4. Dentures are not a quick fix

In my short dental career, I’ve already talked to many patients who believe getting dentures is the answer to all their dental problems. If they just had all their teeth pulled, they wouldn’t need to spend any more time or money coming to visit the dentist. While dentures are a great option for patients who’ve already lost teeth or whose teeth are unable to function any longer, they do not work the same as one’s own teeth.

Dentures are not connected to you unless you choose an implant-supported option. Dentures require many appointments and time to be made successfully. As well, you may require several adjustment appointments for them to feel comfortable and over time you may need to have a new set of dentures made. The adjustment of wearing dentures often comes as a shock for many patients. You will have to learn to eat, talk, and function with a completely new appliance in your mouth. While dentures are a great option for many patients, they are not a quick fix to avoid caring for your oral health.

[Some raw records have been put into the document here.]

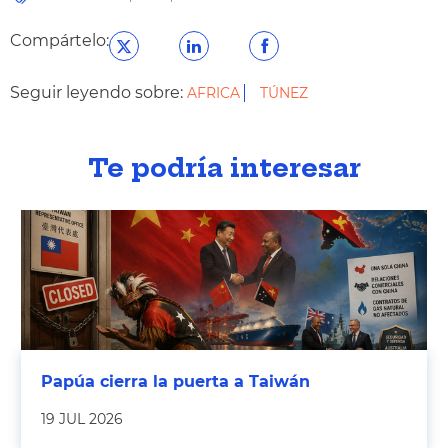
Compártelo:
Seguir leyendo sobre:
AFRICA
TÚNEZ
Te podría interesar
Papúa cierra la puerta a Taiwán
19 JUL 2026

5. Baby teeth serve an important purpose

Many people overlook the importance of baby teeth. I have patients ask why they should spend time and money caring for their children’s baby teeth if they are going to fall out in a few years. Baby teeth are important for the development of adult teeth in many ways. They’re spacers to allow adult teeth to come in properly, they help with speech development, and they affect chewing.

Additionally, habits formed in childhood are incredibly important for adulthood. If children are taught from a young age to properly brush, floss, and care for their teeth, it will be easier for them to continue this habit throughout their life. Your first permanent tooth erupts in your mouth around age 6 and remains with you for the rest of your life. It’s never too early to teach children about the importance of oral hygiene over the course of their life.


1. Preshaw PM, Alba AL, Herrera D, Jepsen S, Konstantinidis A, Makrilakis K, Taylor R. Periodontitis and diabetes: a two-way relationship. Diabetologia. 2012 Jan;55(1):21-31. doi: 10.1007/s00125-011-2342-y.